People analytics has arrived.
What is people analytics? It’s not technically a new concept – companies have been trying to bring smart analytics into human resources for decades. It wasn’t until big data and data science took off that we saw a real uptick in people analytics.
Here’s what it is, how it works, and how your company can benefit from implementing it.
First, the basics: what is people analytics?
Also known as talent analytics or HR analytics, people analytics is a tool for managers to make better decisions about their workforce.
It combines statistics, human expertise, and technology to comb through large sets of talent data. This creates comprehensive performance metrics that tell you about everything from hiring decisions to employee morale to retention rates.
This does something critical for your HR department: it eliminates the guesswork.
Instead of “going with your gut”, your hiring team can use analytics to find the best candidates and make sure that they stick around.
Let’s be honest: your HR department has no small task on their hands.
They’re not just responsible for hiring. They’re responsible for keeping a finger on the pulse of your employee pool, making sure that employees have what they need to work effectively and that they stay at the company.
This means they need smarter ways to get to the bottom of human problems like job satisfaction or morale about management. They also need to recognize what the workplace needs in a new batch of employees.
Oh, and they have to do it in an increasingly digital world. On average, 118 people apply for any given job–and keep in mind, 80% of available jobs are never advertised.
People analytics gives your team the tools to streamline their processes. They can make sure that the current workforce is satisfied, figure out why they’re dissatisfied, and identify the best candidate for an opening.
That said, there are some clear challenges attached to analytics.
One of the biggest challenges? About 47% of businesses believe that their biggest obstacle is a lack of analytic acumen among their HR team.
In addition, many companies prefer decisions made with expertise rather than algorithms, which means that HR departments and job applicants alike prefer a more subjective process.
Keep in mind, however, that at the end of the day, numbers are numbers. In order to make the numbers useful, you need the expertise of a solid HR department. You need smart people to make sense of the data and transform it into useful company decisions.
So, how does your company start to implement people analytics? The first step is to overcome an aversion to data-based decision making. You’ll need to create an HR culture that’s open to using analytics – otherwise, your HR team just won’t use them.
In a data-based decision-making culture, insights revealed by data take precedence over gut instinct. Encourage innovation, learn from mistakes, and always emphasize learning.
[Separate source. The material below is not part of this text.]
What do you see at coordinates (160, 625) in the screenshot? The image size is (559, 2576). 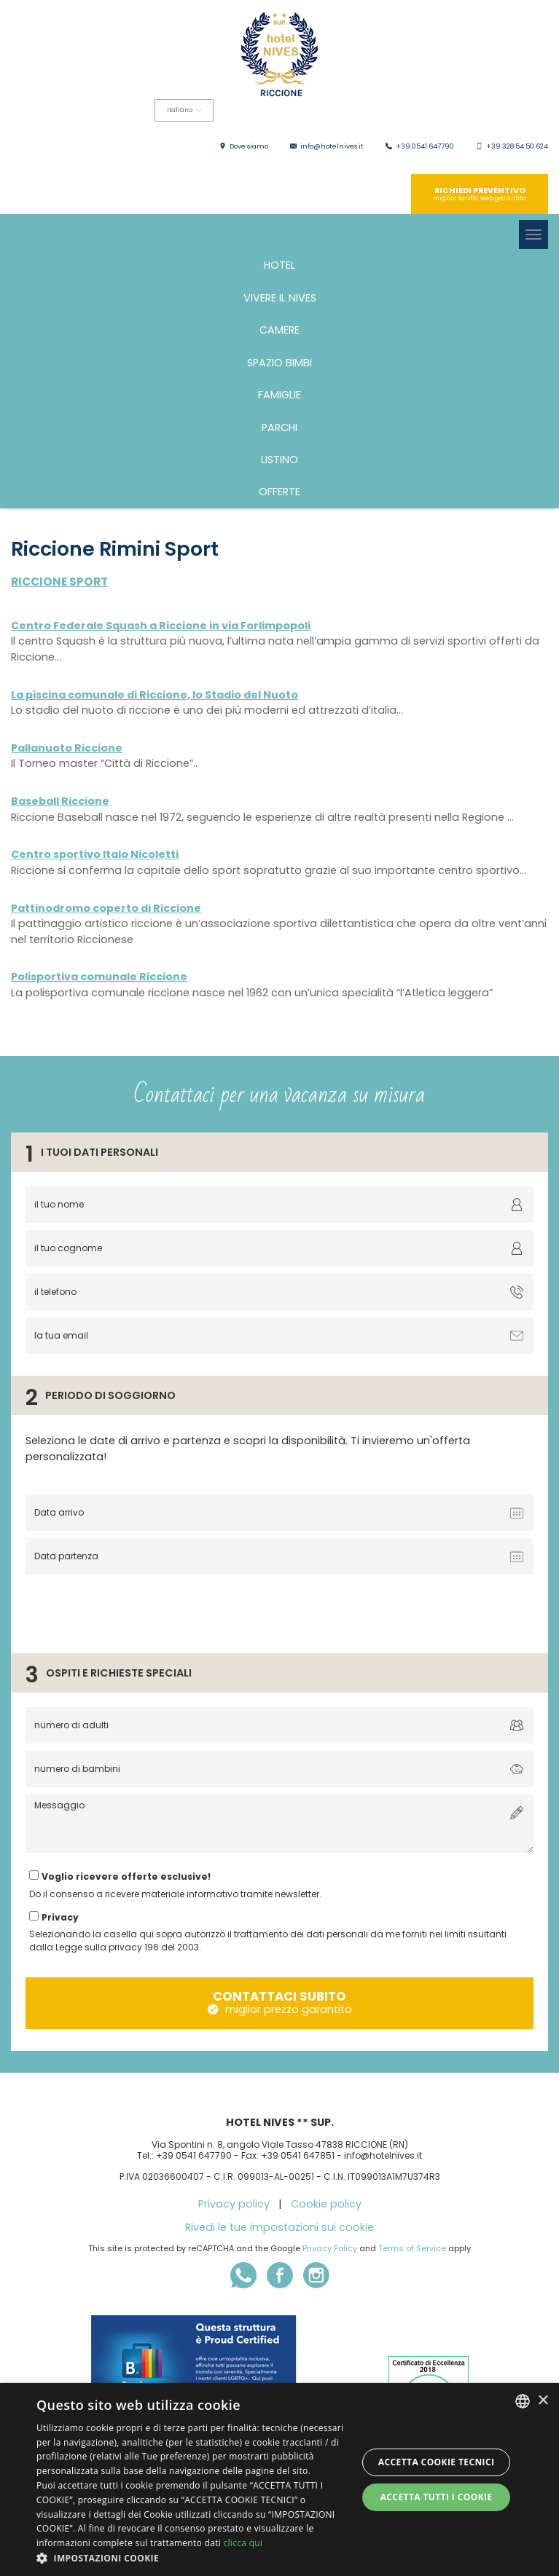 I see `Centro Federale Squash a Riccione in via Forlimpopoli` at bounding box center [160, 625].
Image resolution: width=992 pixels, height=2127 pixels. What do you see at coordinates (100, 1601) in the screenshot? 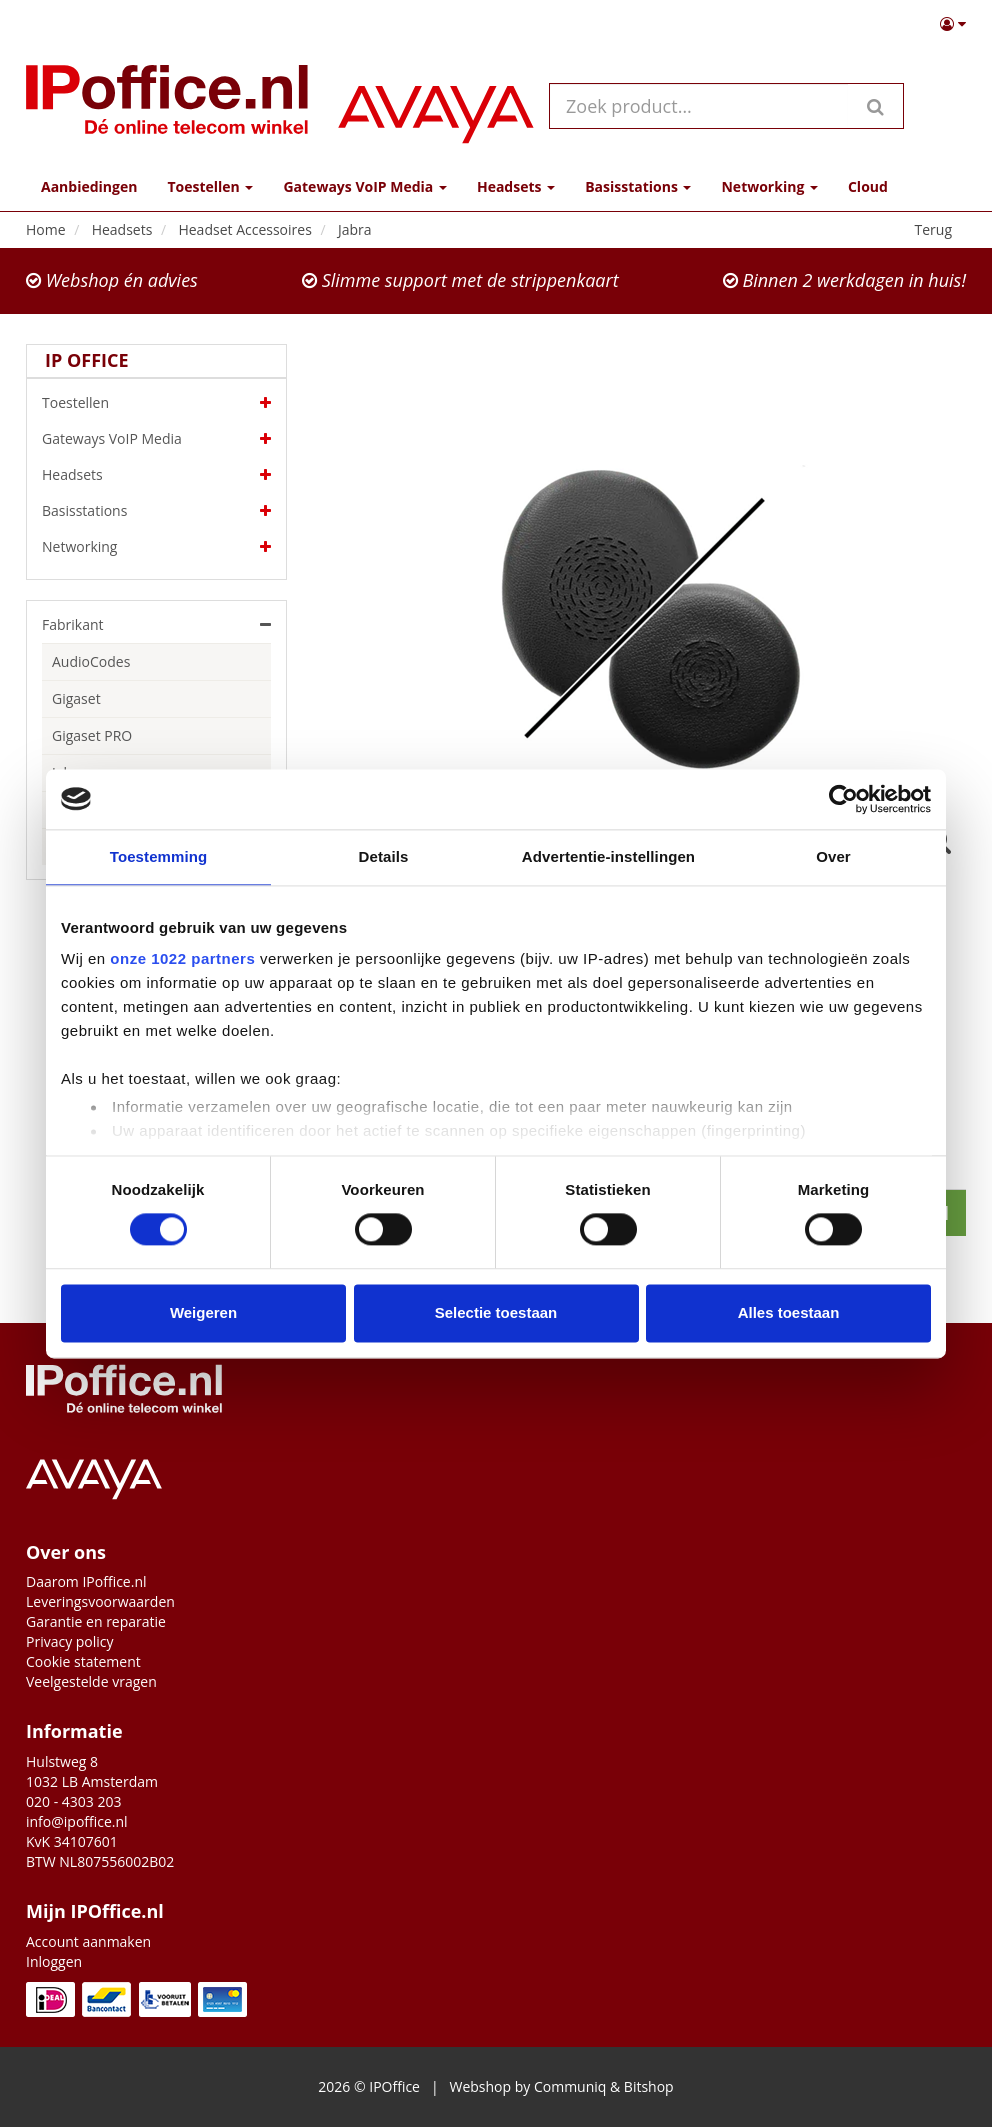 I see `Leveringsvoorwaarden` at bounding box center [100, 1601].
Providing training is a great way to start.
From there, you need to identify your pain points – what problem will analytic tools solve for you?
Once you know what problem you’re trying to solve, you’re ready to start collecting data.
People analytics is often talked about in terms of data and algorithms, but the truth is, it’s all about people.
It’s about how you use your people, how you get them to be better, and how you find the best people to strengthen your company.